Antisipasi Banjir Produk Petrokimia China Murah, Pengusaha Minta Safeguard

Antisipasi Banjir Produk Petrokimia China Murah, Pengusaha Minta Safeguard

Bisnis.com, JAKARTA — Asosiasi Industri Olefin, Aromatik dan Plastik Indonesia (Inaplas) mendorong pemerintah untuk mengambil langkah perlindungan berupa safeguard atau bea masuk tindakan pengamanan (BMTP) atas produk petrokimia impor dari China. 

Hal ini seiring dengan kondisi oversupply pasokan, tekanan daya beli domestik, hingga penerapan tarif Trump untuk produk China yang tinggi. Alhasil, Negeri Tirai Bambu itu mengalihkan ekspor Amerika Serikat (AS) ke Asia. 

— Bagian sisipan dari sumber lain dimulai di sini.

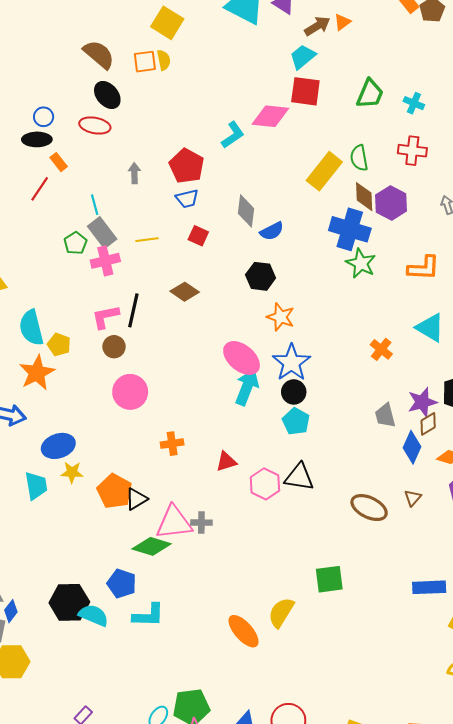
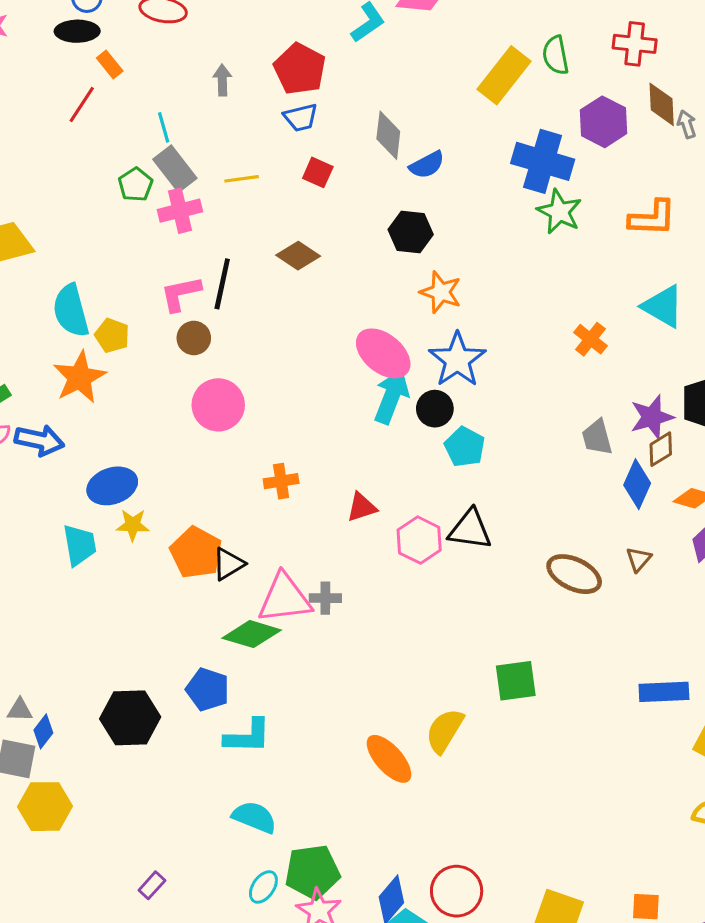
brown diamond: (364, 197) -> (662, 104), moved
black circle: (294, 392) -> (435, 409), moved
cyan semicircle: (94, 615) -> (254, 817), moved

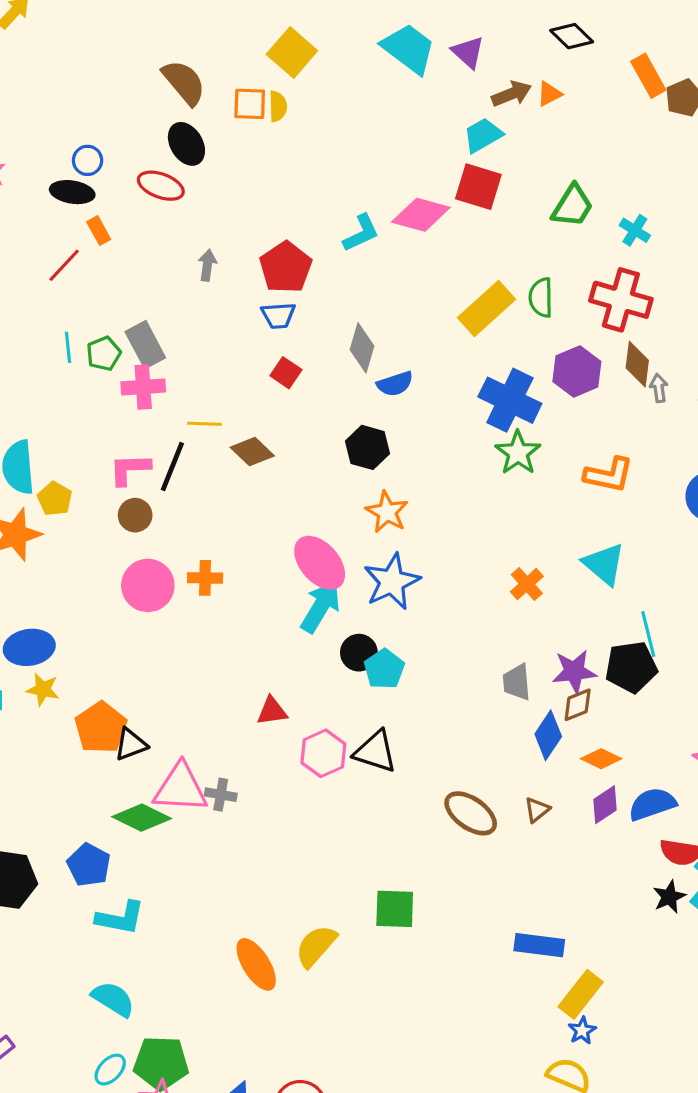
red cross: (635, 44) -> (621, 300), size x1.4
cyan line: (164, 127) -> (68, 347), moved
yellow line: (242, 179) -> (204, 424), moved
black circle: (435, 409) -> (359, 653), moved
orange cross: (281, 481) -> (205, 578), moved

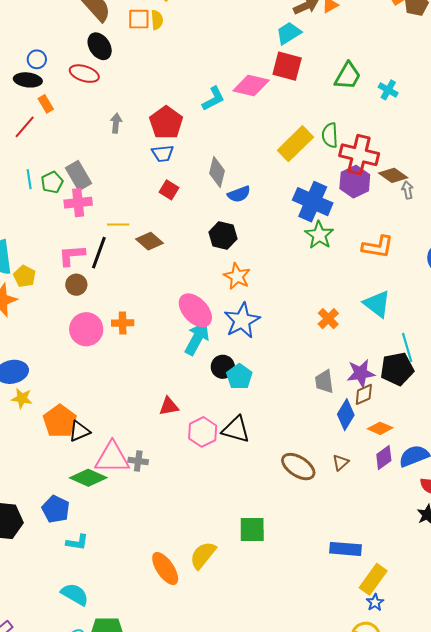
red cross: (621, 300) -> (359, 155), moved
brown diamond: (637, 364) -> (393, 175), turned -60
cyan L-shape: (120, 918) -> (77, 542), size x0.7

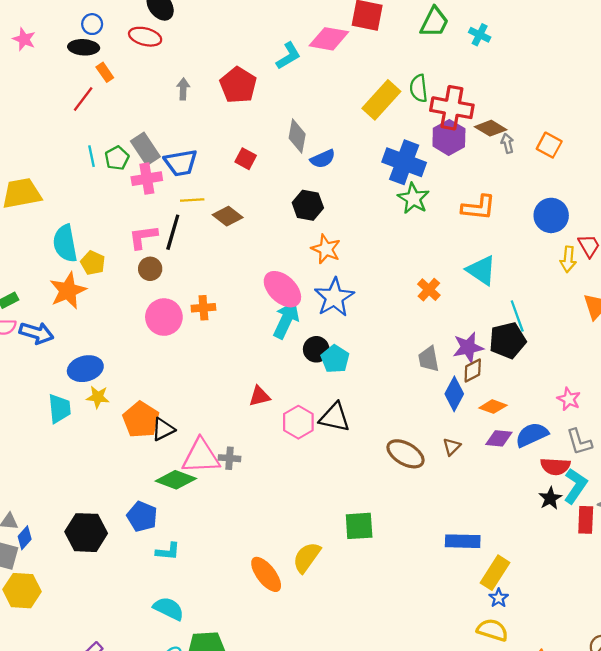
blue trapezoid: (163, 153) -> (181, 163), moved, size x1.4
purple diamond: (384, 458) -> (499, 438), turned 45

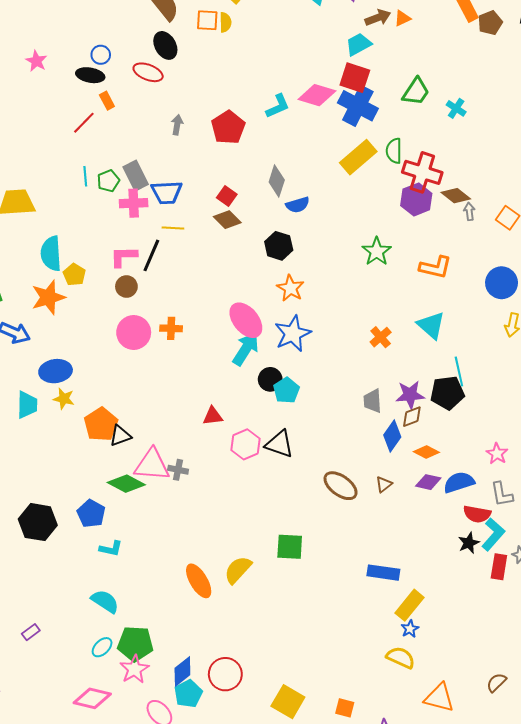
blue cross: (404, 162) -> (358, 106), moved
brown diamond: (228, 216) -> (227, 220), moved

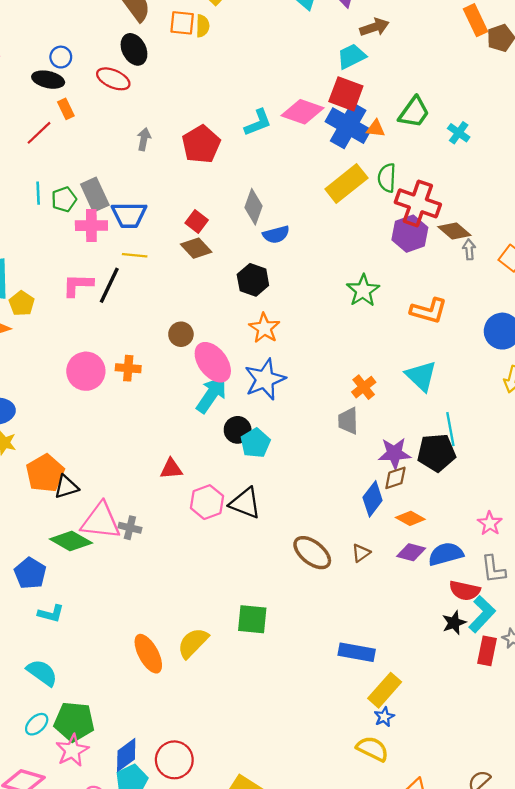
orange triangle: (402, 18) -> (376, 129), moved, turned 30
brown circle: (126, 287) -> (181, 334), moved
gray trapezoid: (372, 401) -> (348, 421), moved

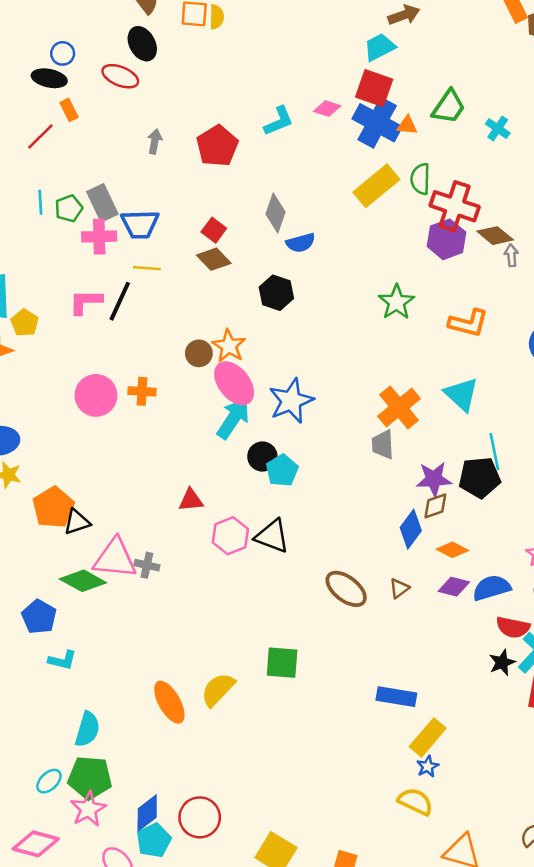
pink diamond: (303, 112) -> (327, 109), size x0.6
orange star: (264, 328) -> (229, 346), moved
orange cross: (364, 387) -> (399, 407), size x1.6
cyan semicircle: (42, 673) -> (87, 729), moved, turned 72

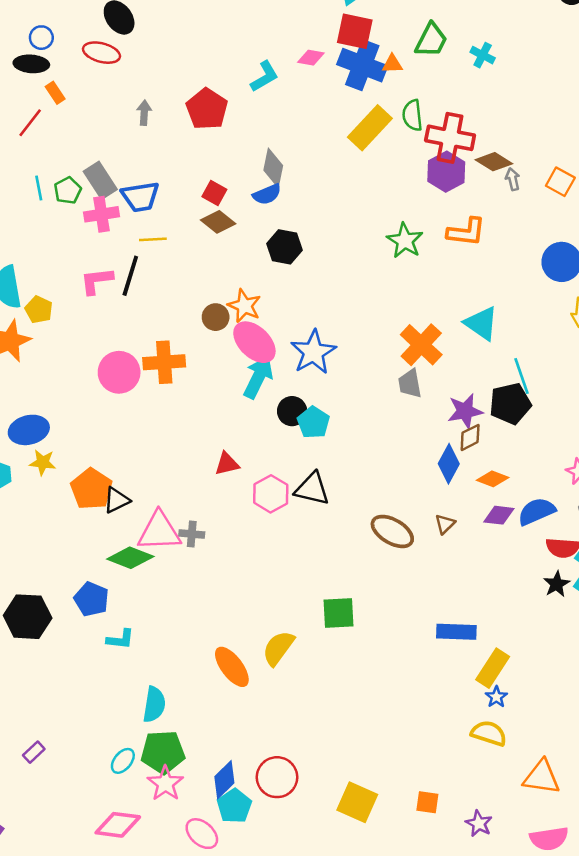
blue semicircle: (301, 243) -> (267, 194), moved
orange L-shape: (468, 323) -> (466, 232), moved
orange cross: (142, 391) -> (164, 362), size x1.5

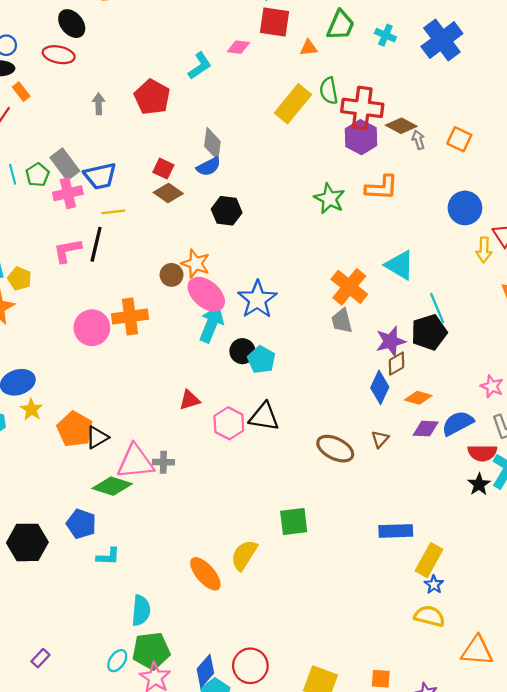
blue cross: (362, 65) -> (442, 40), moved, turned 36
yellow star: (43, 463) -> (31, 409), turned 30

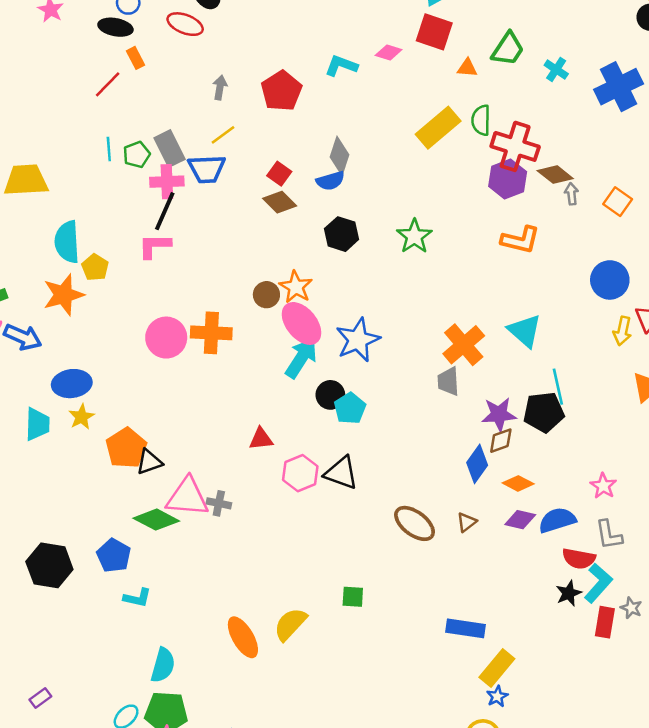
cyan L-shape: (200, 66) -> (341, 66), turned -136
green star: (329, 199) -> (414, 236), moved
yellow line: (113, 212) -> (223, 135), moved, turned -40
black line: (96, 244) -> (165, 211), moved
green square: (294, 522) -> (353, 597), size x0.7

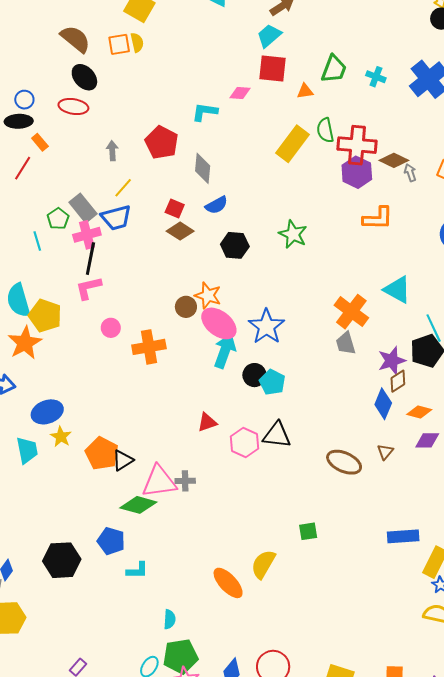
cyan line: (109, 149) -> (37, 241), moved
gray diamond: (339, 156) -> (203, 168), moved
yellow pentagon: (95, 267) -> (45, 316), size x1.5
pink circle: (166, 338) -> (111, 328), moved, size x0.6
cyan semicircle: (163, 665) -> (170, 619), size x0.7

Sekjen Inaplas Fajar Budiono mengatakan, Indonesia harus cepat menerapkan tindakan pengamanan untuk mengantisipasi risiko banjirnya produk petrokimia China. Dia memperkirakan hanya dalam beberapa bulan pasar domestik akan terancam. 

“Pemerintah harus segera melakukan investigasi tindakan pengamanan atau perlindungan, baik melalui safeguard maupun anti-dumping,” ujar Fajar kepada Bisnis, Kamis (11/9/2025). 

Saat ini, dia menyebut, bahan baku plastik berupa polypropylene (PP) tahun 2023 impor dari China sekitar 70.000 ton, kemudian pada 2024 melonjak jadi 160.000 ton. Bahkan, dia memperkirakan produk polypropylene (PP) impor dari China akan tembus ke angka 200.000 ton. 

Tak hanya itu, impor produk petrokimia lainnya seperti polietilen tereftalat (PET) hingga polivinil klorida (PVC) juga terus meningkat. Produk PET dari China disebut kini telah tembus di angka 250.000 ton dan PVC sebanyak 200.000 ton yang masuk ke Indonesia. 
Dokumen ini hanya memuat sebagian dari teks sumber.